Iranian Citizen Pleads Guilty to Violating IEEPA
An Iranian citizen pleaded guilty to illegally exporting carbon fiber from the U.S. to Iran, the Justice Department said in an Aug. 29 press release. Behzad Pourghannad faces a maximum 20-year prison sentence for violating the International Emergency Economic Powers Act.
Between 2008 and 2013, Pourghannad worked with co-defendants Ali Reza Shokri and Farzin Faridmanesh to buy carbon fiber from the U.S. and ship it to Iran through third countries, the press release said. Around 2008, they worked with a person based in Turkey to ask a U.S. carbon fiber supplier to ship the goods to a company associated with Shokri, the Justice Department said. The shipment left the U.S. and traveled through Europe and the United Arab Emirates before getting to Iran.

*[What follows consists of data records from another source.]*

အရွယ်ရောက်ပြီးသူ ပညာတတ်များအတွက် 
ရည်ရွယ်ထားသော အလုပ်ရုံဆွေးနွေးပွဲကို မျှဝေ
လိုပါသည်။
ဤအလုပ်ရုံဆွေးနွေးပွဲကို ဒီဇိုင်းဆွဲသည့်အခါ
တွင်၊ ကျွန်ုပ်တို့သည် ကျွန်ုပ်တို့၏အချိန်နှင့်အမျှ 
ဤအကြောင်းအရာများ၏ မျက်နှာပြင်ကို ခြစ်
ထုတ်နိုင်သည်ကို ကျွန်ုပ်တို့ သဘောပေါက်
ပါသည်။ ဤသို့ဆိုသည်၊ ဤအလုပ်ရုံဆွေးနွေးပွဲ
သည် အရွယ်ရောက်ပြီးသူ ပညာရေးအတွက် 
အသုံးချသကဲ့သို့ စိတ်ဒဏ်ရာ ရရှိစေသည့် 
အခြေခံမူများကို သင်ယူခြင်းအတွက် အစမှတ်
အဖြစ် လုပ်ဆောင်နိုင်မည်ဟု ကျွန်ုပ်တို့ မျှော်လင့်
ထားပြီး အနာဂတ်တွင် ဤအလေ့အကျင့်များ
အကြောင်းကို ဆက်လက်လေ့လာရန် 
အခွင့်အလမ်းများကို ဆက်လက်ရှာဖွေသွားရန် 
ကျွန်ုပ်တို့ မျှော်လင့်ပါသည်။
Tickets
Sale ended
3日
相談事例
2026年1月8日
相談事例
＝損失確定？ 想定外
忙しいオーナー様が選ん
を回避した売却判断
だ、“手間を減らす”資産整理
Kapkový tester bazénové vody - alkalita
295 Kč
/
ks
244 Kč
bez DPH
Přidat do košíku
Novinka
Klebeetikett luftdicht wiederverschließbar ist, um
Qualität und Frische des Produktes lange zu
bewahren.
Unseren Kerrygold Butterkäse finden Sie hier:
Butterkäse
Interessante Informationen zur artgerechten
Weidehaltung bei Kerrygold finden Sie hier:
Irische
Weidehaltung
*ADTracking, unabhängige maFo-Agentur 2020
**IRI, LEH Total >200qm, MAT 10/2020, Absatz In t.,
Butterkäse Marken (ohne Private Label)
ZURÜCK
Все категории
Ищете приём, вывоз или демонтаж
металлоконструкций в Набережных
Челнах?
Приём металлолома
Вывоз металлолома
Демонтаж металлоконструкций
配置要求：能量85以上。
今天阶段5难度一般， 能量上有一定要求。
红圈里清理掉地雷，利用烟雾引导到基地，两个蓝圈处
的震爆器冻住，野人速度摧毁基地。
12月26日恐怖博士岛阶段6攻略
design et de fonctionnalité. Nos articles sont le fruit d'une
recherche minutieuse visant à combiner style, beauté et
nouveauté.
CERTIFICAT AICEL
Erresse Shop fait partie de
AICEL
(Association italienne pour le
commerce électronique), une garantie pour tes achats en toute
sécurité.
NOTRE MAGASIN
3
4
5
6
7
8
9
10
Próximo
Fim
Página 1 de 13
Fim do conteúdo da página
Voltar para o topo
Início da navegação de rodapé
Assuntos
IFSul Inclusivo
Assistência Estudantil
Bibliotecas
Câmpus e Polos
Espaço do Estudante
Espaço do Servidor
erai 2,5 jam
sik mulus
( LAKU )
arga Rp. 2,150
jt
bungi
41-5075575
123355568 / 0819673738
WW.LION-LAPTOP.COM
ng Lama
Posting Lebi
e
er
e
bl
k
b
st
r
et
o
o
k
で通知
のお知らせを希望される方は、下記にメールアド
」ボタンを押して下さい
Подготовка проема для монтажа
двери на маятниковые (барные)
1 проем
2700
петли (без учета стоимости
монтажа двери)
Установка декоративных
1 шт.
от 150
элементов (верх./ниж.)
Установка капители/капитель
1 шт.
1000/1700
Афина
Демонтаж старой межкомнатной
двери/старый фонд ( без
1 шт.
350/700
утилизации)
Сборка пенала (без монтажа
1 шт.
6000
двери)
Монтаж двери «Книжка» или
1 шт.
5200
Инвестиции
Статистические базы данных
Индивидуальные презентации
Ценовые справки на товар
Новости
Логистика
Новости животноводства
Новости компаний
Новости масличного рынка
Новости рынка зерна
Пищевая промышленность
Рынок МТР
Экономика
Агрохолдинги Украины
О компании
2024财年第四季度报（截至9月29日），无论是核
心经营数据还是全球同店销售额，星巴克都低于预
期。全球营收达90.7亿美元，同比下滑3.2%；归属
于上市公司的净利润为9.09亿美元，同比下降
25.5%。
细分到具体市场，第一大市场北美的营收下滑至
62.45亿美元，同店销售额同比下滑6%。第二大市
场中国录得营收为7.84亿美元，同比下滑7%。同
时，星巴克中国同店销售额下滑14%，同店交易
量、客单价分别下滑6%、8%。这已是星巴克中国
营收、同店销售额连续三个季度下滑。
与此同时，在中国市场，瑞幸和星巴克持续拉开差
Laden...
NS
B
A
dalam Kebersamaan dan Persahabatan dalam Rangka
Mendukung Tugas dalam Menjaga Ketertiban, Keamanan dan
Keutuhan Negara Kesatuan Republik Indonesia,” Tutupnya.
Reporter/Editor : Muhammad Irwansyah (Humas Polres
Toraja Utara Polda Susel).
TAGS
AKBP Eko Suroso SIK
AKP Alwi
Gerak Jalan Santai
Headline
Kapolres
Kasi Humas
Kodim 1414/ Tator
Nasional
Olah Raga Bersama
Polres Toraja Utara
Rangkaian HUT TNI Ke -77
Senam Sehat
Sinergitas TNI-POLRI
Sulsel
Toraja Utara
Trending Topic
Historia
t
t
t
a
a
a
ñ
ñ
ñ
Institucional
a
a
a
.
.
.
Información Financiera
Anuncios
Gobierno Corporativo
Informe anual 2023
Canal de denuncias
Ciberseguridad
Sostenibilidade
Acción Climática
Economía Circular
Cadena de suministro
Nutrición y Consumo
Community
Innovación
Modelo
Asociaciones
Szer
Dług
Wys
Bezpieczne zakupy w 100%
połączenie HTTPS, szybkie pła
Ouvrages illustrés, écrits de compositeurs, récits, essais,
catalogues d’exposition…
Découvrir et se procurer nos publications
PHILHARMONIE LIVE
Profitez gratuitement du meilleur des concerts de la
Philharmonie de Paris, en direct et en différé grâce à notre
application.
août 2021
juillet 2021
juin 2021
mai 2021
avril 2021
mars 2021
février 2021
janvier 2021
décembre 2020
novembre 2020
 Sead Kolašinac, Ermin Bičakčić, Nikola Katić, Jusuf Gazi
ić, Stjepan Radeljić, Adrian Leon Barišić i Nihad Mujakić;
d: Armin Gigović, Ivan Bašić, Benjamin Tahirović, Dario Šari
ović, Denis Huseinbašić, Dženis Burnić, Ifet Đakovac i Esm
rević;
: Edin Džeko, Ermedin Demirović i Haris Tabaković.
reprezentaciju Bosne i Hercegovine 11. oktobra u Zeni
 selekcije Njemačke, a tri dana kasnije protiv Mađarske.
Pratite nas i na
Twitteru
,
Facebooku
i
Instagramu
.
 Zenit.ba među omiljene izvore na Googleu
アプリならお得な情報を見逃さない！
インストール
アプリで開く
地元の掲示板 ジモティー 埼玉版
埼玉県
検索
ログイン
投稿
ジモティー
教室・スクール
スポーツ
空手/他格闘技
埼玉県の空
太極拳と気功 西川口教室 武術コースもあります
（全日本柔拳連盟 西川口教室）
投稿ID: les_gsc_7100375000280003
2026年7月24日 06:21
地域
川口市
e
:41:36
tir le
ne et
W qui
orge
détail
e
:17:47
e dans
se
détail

They again tried to export carbon fiber in 2009 and 2013. In 2009, the three enlisted the help of a fourth person to buy the carbon fiber from a U.S. supplier, but it was stopped in a third country before it could be sent to Iran, the Justice Department said. In 2013, they again used the help of a fourth person to buy more than five tons of carbon fiber from the U.S. The goods were transshipped through the former Soviet republic of Georgia, and the co-conspirators agreed to change the shipping labels “to reference ‘acrylic’ or ‘polyester,’ rather than ‘carbon fiber,’” the press release said.